(Task data Opens)

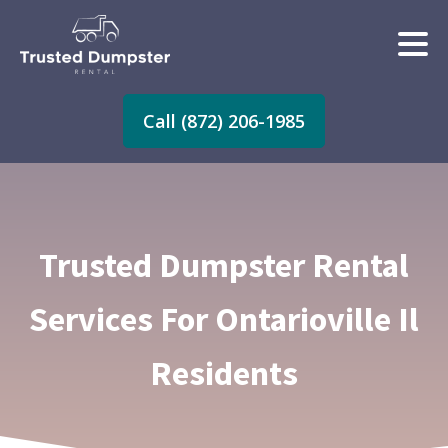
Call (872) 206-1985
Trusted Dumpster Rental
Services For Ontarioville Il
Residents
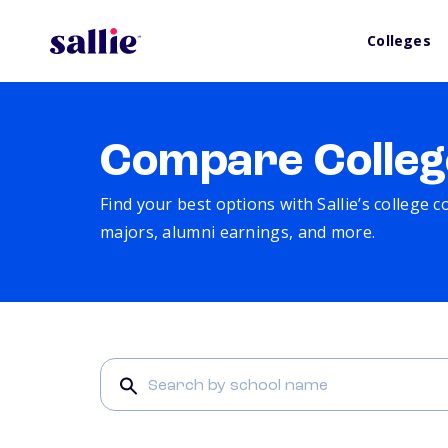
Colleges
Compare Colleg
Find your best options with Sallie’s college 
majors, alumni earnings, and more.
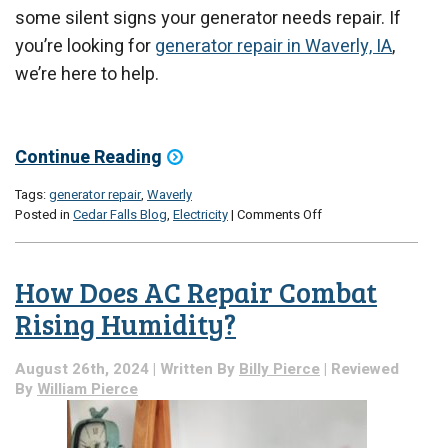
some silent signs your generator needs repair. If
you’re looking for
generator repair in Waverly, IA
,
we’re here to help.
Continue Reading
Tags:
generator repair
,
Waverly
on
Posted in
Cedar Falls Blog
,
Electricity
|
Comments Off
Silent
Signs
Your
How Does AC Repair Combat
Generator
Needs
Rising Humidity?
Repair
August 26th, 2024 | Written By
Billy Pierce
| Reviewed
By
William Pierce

(Task data Closes)

Filter the entries down to the lines holding the string "Waverly". Copy each of those lines.

generator repair in Waverly, IA
Waverly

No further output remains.